Tangled Bank #54

Tangled Bank #54 is online, over at Science & Politics.

Just in case you’re saying “Tangled what?”, Tangled Bank is a regular compendium (monthly or so) of articles from science blogs. There’s always a wide variety of submissions and it’s a great way to get a taster of the best blogs and learn something new and interesting. A bit like reading a review article for the blogosphere. It has a nice “community feel” and any blogger can host it.

Perl and XML

Recently, I found myself having to deal with XML files – specifically, PSI MI XML version 2.5 as used by the MINT and IntAct databases.
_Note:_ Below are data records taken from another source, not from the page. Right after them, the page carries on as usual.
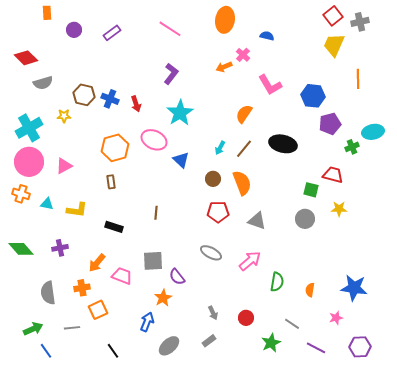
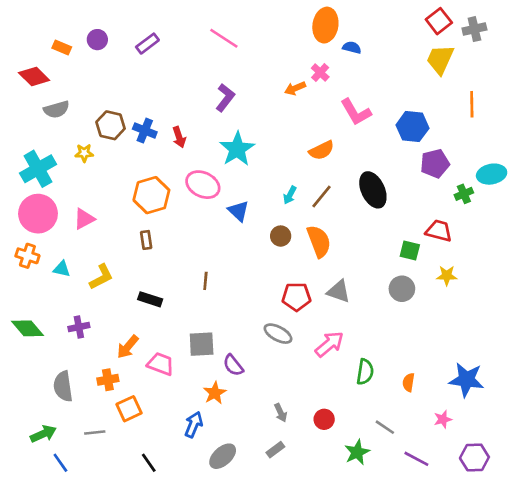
orange rectangle: (47, 13) -> (62, 47), moved, turned -64
orange ellipse: (225, 20) -> (325, 25), moved
orange semicircle: (244, 114) -> (321, 150), turned -150
black ellipse: (283, 144) -> (373, 190), turned 52
yellow L-shape: (77, 210) -> (101, 277), turned -35
red pentagon: (218, 212) -> (296, 297), moved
Being a relative novice to parsing this kind of XML, I found it pretty painful. Normally I’d look to BioPerl but their Bio::Graph modules are rather far from “production” (for me they work only on a small range of PSI MI version 1 files).

I highly recommend the O’Reilly XML.com site. Lots of tutorials and introductory material that should point you in the right direction. Of course eventually, you’ll have to settle on a module of choice – for me XML::Twig was overkill, XML::Simple too simple and I ended up with XML::SimpleObject – works for me. I still find it hard to get my head around XML parsing – one Perl head argues that Perl mentality and XML mentality don’t sit well together and I’m inclined to agree. “Why would any freedom-loving Perl poet submit to this insanity?” he asks, in relation to the DOM.
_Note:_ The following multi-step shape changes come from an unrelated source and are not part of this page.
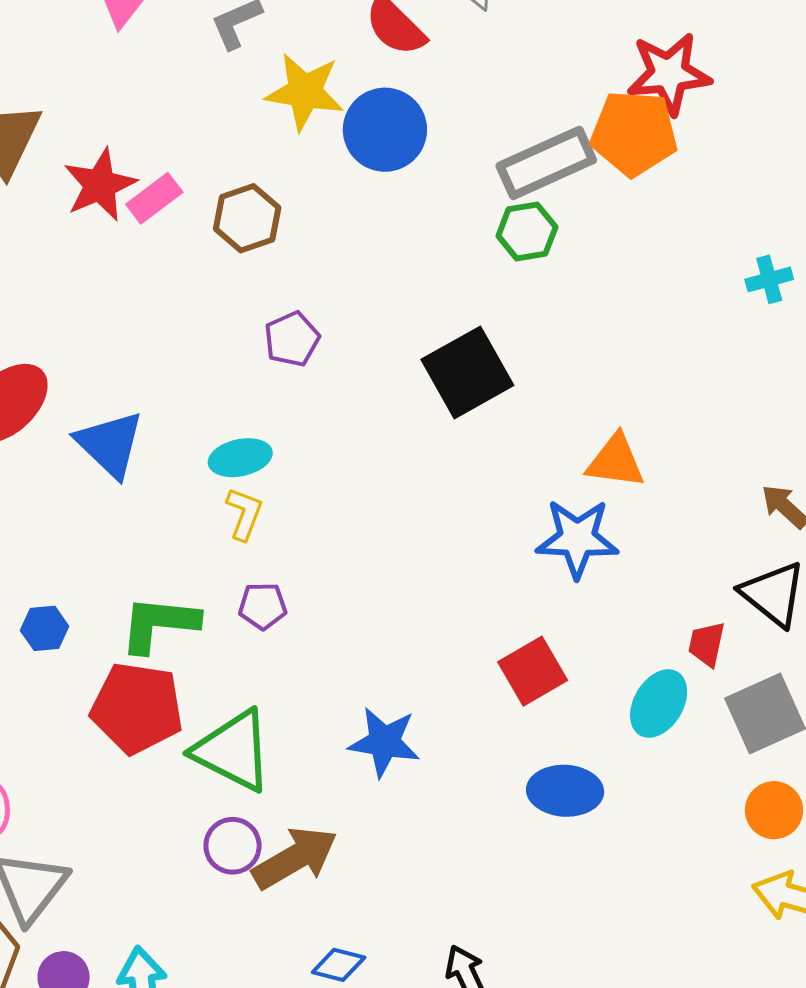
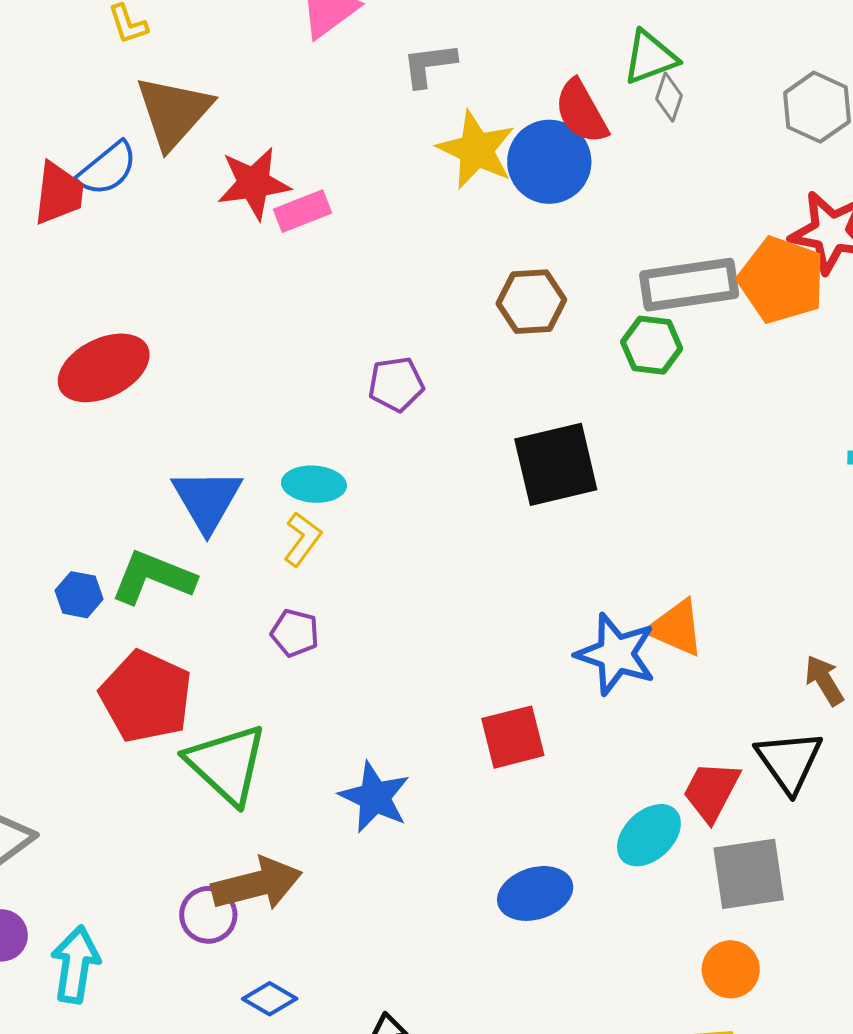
blue circle: (385, 130) -> (549, 162), moved
brown hexagon: (247, 218) -> (531, 302), moved
blue triangle: (110, 444) -> (207, 500), moved
orange triangle: (616, 461) -> (676, 628), moved
green L-shape: (159, 624) -> (153, 577), moved
red trapezoid: (707, 644) -> (711, 791), size x1.4
red square: (533, 671) -> (513, 737), moved
blue ellipse: (565, 791) -> (535, 893), turned -36
purple circle: (233, 846) -> (208, 915), moved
There are days when the information is just too much. You’ve been sat at the computer for weeks on end without a break. You have a minimum of 10 open tabs in Firefox and your terminal, half a dozen unrelated scripts on the go in emacs, your email client, tens of news feeds and two or three OpenOffice documents in your half-dozen desktop workspaces. You’re logged into multiple machines, including the box at home to monitor those torrents. And one day you wake up late, exhausted and unable to do anything productive.